Extracted page text data
——
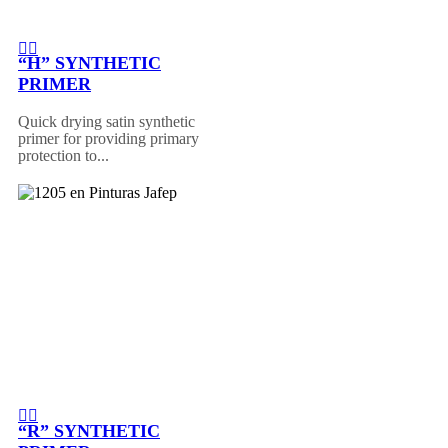
“H” SYNTHETIC
PRIMER
Quick drying satin synthetic
primer for providing primary
protection to...
“R” SYNTHETIC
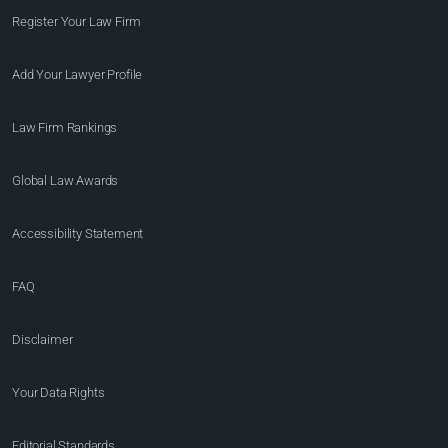
Register Your Law Firm
Add Your Lawyer Profile
Law Firm Rankings
Global Law Awards
Accessibility Statement
FAQ
Disclaimer
Your Data Rights
Editorial Standards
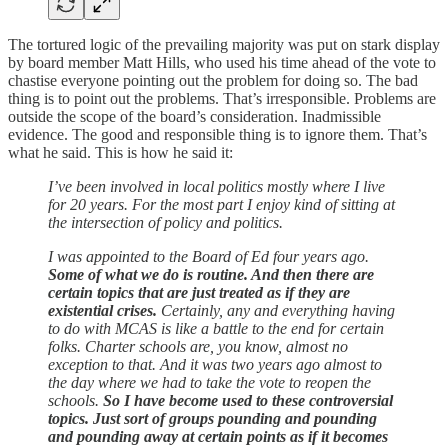
The tortured logic of the prevailing majority was put on stark display
by board member Matt Hills, who used his time ahead of the vote to
chastise everyone pointing out the problem for doing so. The bad
thing is to point out the problems. That’s irresponsible. Problems are
outside the scope of the board’s consideration. Inadmissible
evidence. The good and responsible thing is to ignore them. That’s
what he said. This is how he said it:
I’ve been involved in local politics mostly where I live
for 20 years. For the most part I enjoy kind of sitting at
the intersection of policy and politics.
I was appointed to the Board of Ed four years ago.
Some of what we do is routine. And then there are
certain topics that are just treated as if they are
existential crises.
Certainly, any and everything having
to do with MCAS is like a battle to the end for certain
folks. Charter schools are, you know, almost no
exception to that. And it was two years ago almost to
the day where we had to take the vote to reopen the
schools.
So I have become used to these controversial
topics. Just sort of groups pounding and pounding
and pounding away at certain points as if it becomes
——
**What is needed**
What lines in the entries above hold "Your"? Copy every one.

**Solution to the problem**
Register Your Law Firm
Add Your Lawyer Profile
Your Data Rights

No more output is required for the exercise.